Par ailleurs, le directeur général de Kodal Minerals, partenaire de l’entreprise chinoise Hainan Mining dans la coentreprise qui exploite la mine de Bougouni, avait indiqué en mai 2025 lors d’une conférence de presse que les exportations de la mine sont actuellement bloquées. 

Cette situation découle de la volonté exprimée par le gouvernement malien de s’assurer que le lithium, une ressource stratégique et précieuse dans l’industrie technologique, est vendu aux prix du marché mondial.

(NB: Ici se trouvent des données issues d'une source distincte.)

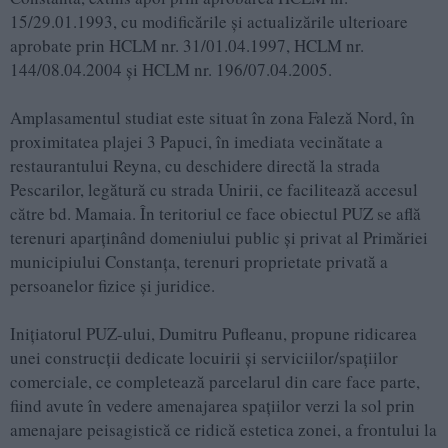
15/29.01.1993, cu modificările şi actualizările ulterioare
aprobate prin HCLM nr. 31/01.04.1997, HCLM nr.
144/08.04.2004 şi HCLM nr. 196/07.04.2005.
Amplasamentul studiat este situat în zona Faleză Nord, în
proximitatea plajei 3 Papuci, în imediata vecinătate a
restaurantului Reyna, cu deschidere directă la strada
Pescarilor, legătură cu strada Unirii, ce facilitează accesul
către bd. Mamaia. În teritoriul ce face obiectul PUZ se află
terenuri aparţinând domeniului public şi privat al Primăriei
municipiului Constanţa, terenuri proprietate privată a
persoanelor fizice şi juridice.
Iniţiatorul PUZ-ului, Dumitru Pufleanu, propune ridicarea
unei construcţii dedicate locuirii şi serviciilor/spaţiilor
comerciale, ce completează parcelarul din care face parte,
fiind avute în vedere amenajarea spaţiilor verzi la sol prin
amenajare peisagistică ce ridică estetica zonei, a frontului la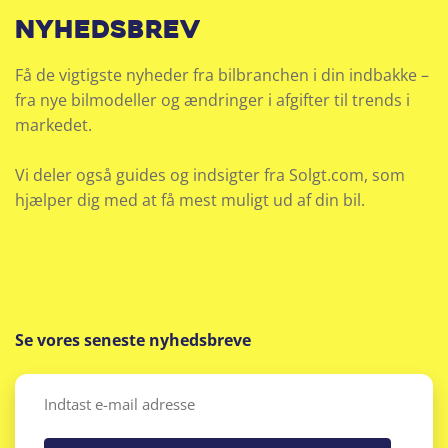
nyhedsbrev
Få de vigtigste nyheder fra bilbranchen i din indbakke –
fra nye bilmodeller og ændringer i afgifter til trends i
markedet.
Vi deler også guides og indsigter fra Solgt.com, som
hjælper dig med at få mest muligt ud af din bil.
Se vores seneste nyhedsbreve
Email
(Påkrævet)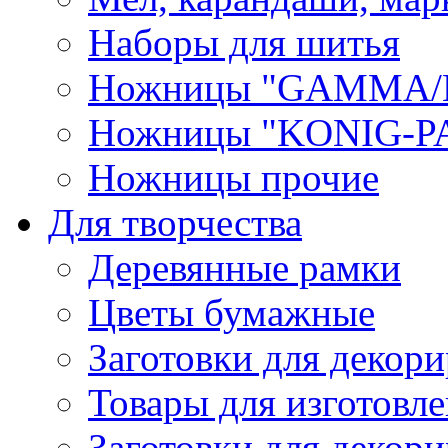
Наборы для шитья
Ножницы "GAMMA/
Ножницы "KONIG-PA
Ножницы прочие
Для творчества
Деревянные рамки
Цветы бумажные
Заготовки для декори
Товары для изготовле
Заготовки для декор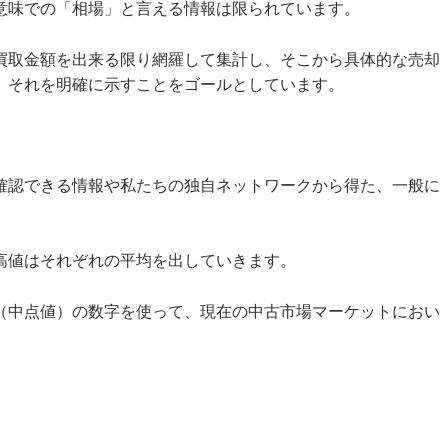
意味での「相場」と言える情報は限られています。
買取金額を出来る限り網羅して集計し、そこから具体的な売却
、それを明確に示すことをゴールとしています。
確認できる情報や私たちの独自ネットワークから得た、一般に
高値はそれぞれの平均を出していきます。
（中点値）の数字を使って、現在の中古市場マーケットにおい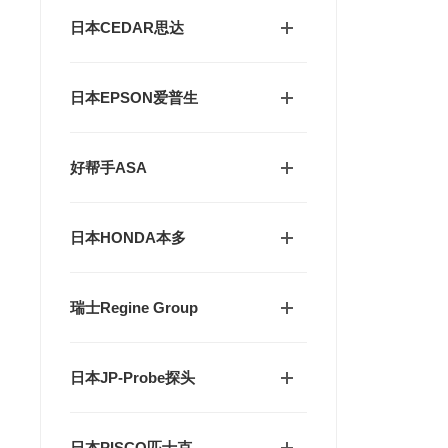
日本CEDAR思达
日本EPSON爱普生
好帮手ASA
日本HONDA本多
瑞士Regine Group
日本JP-Probe探头
日本PISCO匹士克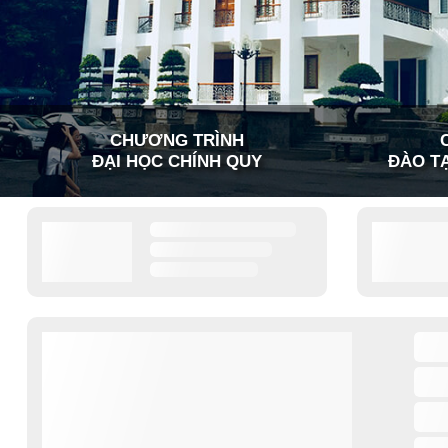
CHƯƠNG TRÌNH
ĐẠI HỌC CHÍNH QUY
ĐÀO TẠ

Ces mesures de contrôle sont également motivées par le souci de préserver les intérêts économiques nationaux face à d’éventuelles fluctuations ou manipulations de prix par les courtiers internationaux. 

Si les autorités n’ont pas délivré de commentaires officiels sur ce dossier sensible, la décision reflète néanmoins une vigilance accrue face à un risque fiscal encore inédit pour le pays, soulignant l’importance de renforcer le cadre légal qui régit l’extraction et l’exportation de ressources naturelles. 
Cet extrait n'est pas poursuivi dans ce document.